More revealing still was what he said before the passage above:
Although the gold standard could hardly be portrayed as having produced a period of price tranquility, it was the case that the price level in 1929 was not much different, on net, from what it had been in 1800. (emphasis mine)
You might want to read that last part over. Consider what the period 1800-1929 included: devastating wars, slavery and its termination, the explosive growth of industrialization, railroads, inventions, and population, especially from immigration, and a decrease in agricultural employment due mostly to technology. Thomas Edison alone received a record 1,093 patents. Tesla-Westinghouse AC electrification projects transformed factories and cities and spurred the invention of household appliances such as washing machines, vacuum cleaners, and refrigerators. Cars, radios, and to some extent, airplanes—the science fictions of their day—became accessible to the middle class. Prosperity during this period, especially during the latter part of the 19th century, skyrocketed.
Even under a government-controlled gold standard, prices in 1929 were only 1.36 times higher than they were on average in 1800. Sounds like more of a period of deflation rather than inflation. And we find that prices in 2024 are 18.44 times as high as average prices in 1929. Greenspan was correct—by unleashing the constraint of “domestic gold convertibility,” Fed inflationists have devastated the value of the dollar and redistributed the wealth of dollar users.
Yet Bernanke—scoring a near-perfect SAT score during his high school days in Dillon, South Carolina, earning a PhD in economics from MIT, awarded Time Magazine’s Person of the Year in 2009, and winning the Nobel Memorial Prize in Economic Sciences in 2022 for his work on the Great Depression—mustered this comment about inflation:
Since World War II, inflation—the apparently inexorable rise in the prices of goods and services—has been the bane of central bankers. Economists of various stripes have argued that inflation is the inevitable result of (pick your favorite) the abandonment of metallic monetary standards, a lack of fiscal discipline, shocks to the price of oil and other commodities, struggles over the distribution of income, excessive money creation, self-confirming inflation expectations, an “inflation bias” in the policies of central banks, and still others. (emphasis mine)
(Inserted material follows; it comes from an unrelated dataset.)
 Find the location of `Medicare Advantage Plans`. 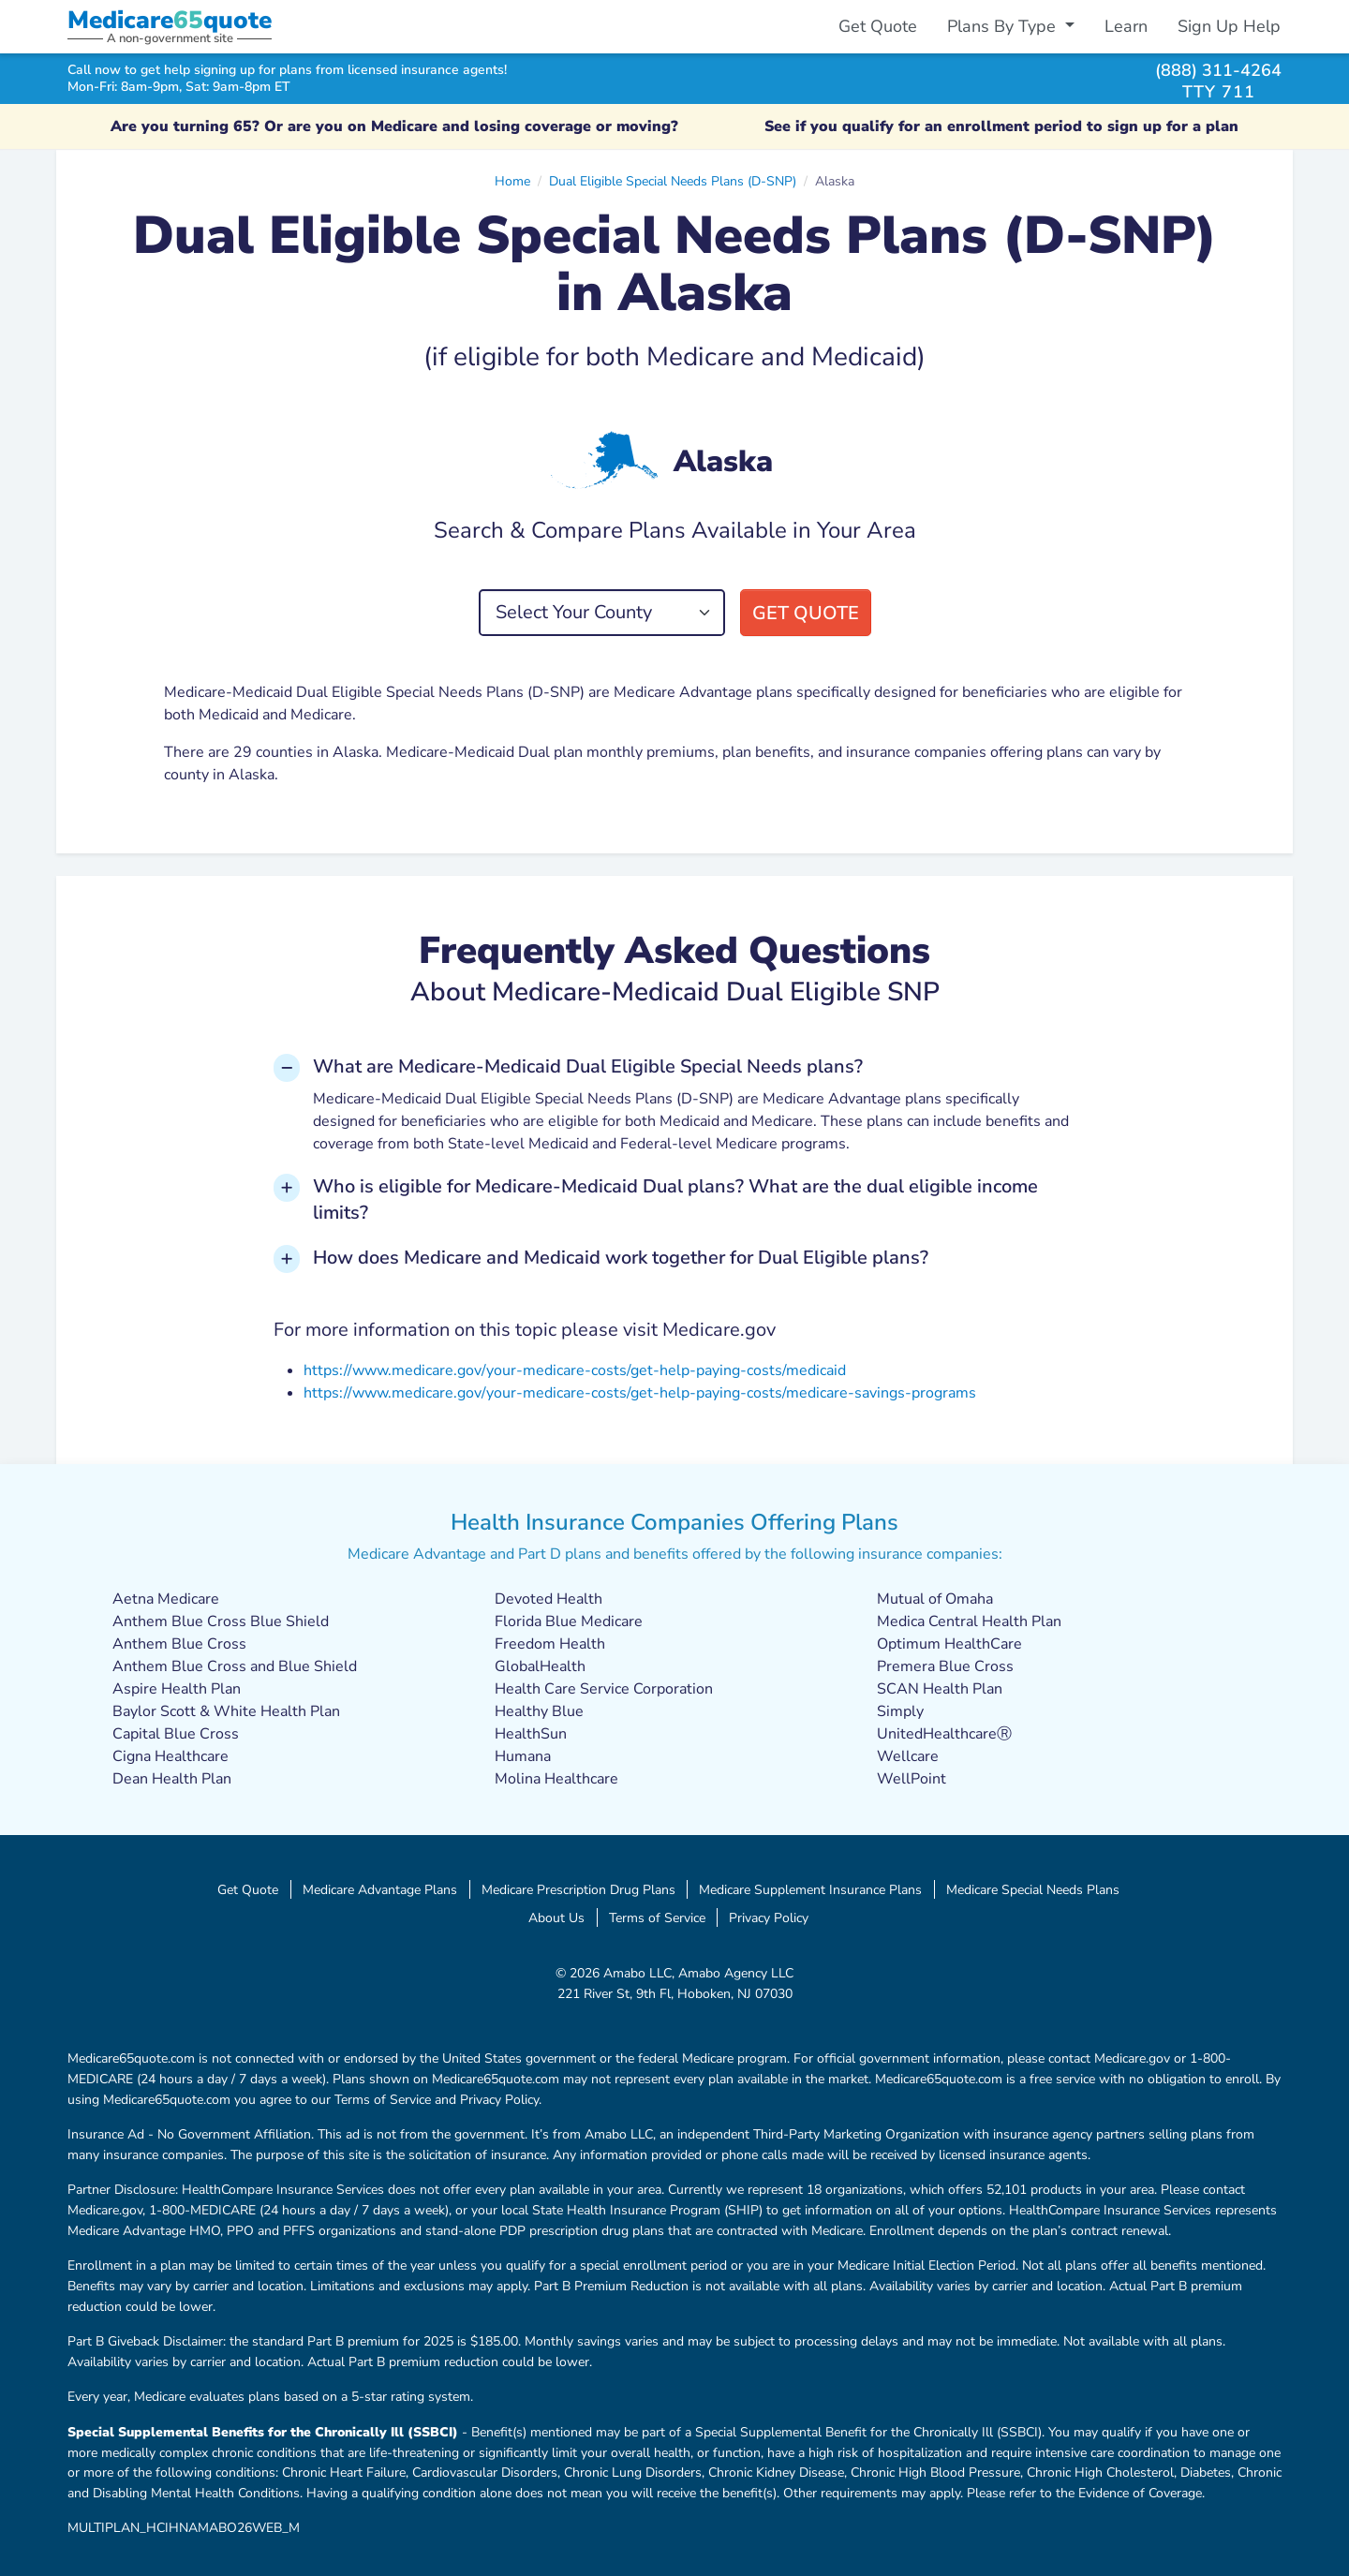 Medicare Advantage Plans is located at coordinates (380, 1889).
He suggests that the cause of inflation is subjective, a matter of opinion (“pick your favorite”), but whatever it is, it’s “apparently inexorable.” How did the economy somehow avoid a significant rise in prices during the period Greenspan mentioned—1800-1929? Nothing inexorable there, other than long-term price stability. Then again, unlike today, most of that period was constrained by “gold convertibility.”
If a gold miner introduces his product into the economy it thereby increases the money supply (assuming gold is accepted as money) but is it fair to call that inflation? Gold’s limited quantity is one reason it’s been accepted as money. Nor has the miner violated anyone’s property rights by extracting and exchanging it for goods or services. He’s actually engaged in barter when he trades it for something else. That it happens to be universally-accepted in trade and is called money sometimes obscures this fact.
Paper money that rolls off the presses without a commodity behind it has never been accepted without government fiat. It derives its power from the guns behind it in the form of legal tender laws. Central banks like the Fed are the state’s private counterfeiters.
Since the state still prevents us from using gold, many people—including the Lebanese entrepreneur previously mentioned—are finding monetary security in Bitcoin. Though I personally have reservations about money that only exists in cyberspace, without physical manifestation, it nevertheless has properties that make it suitable for a medium of exchange and preferable to fiat money.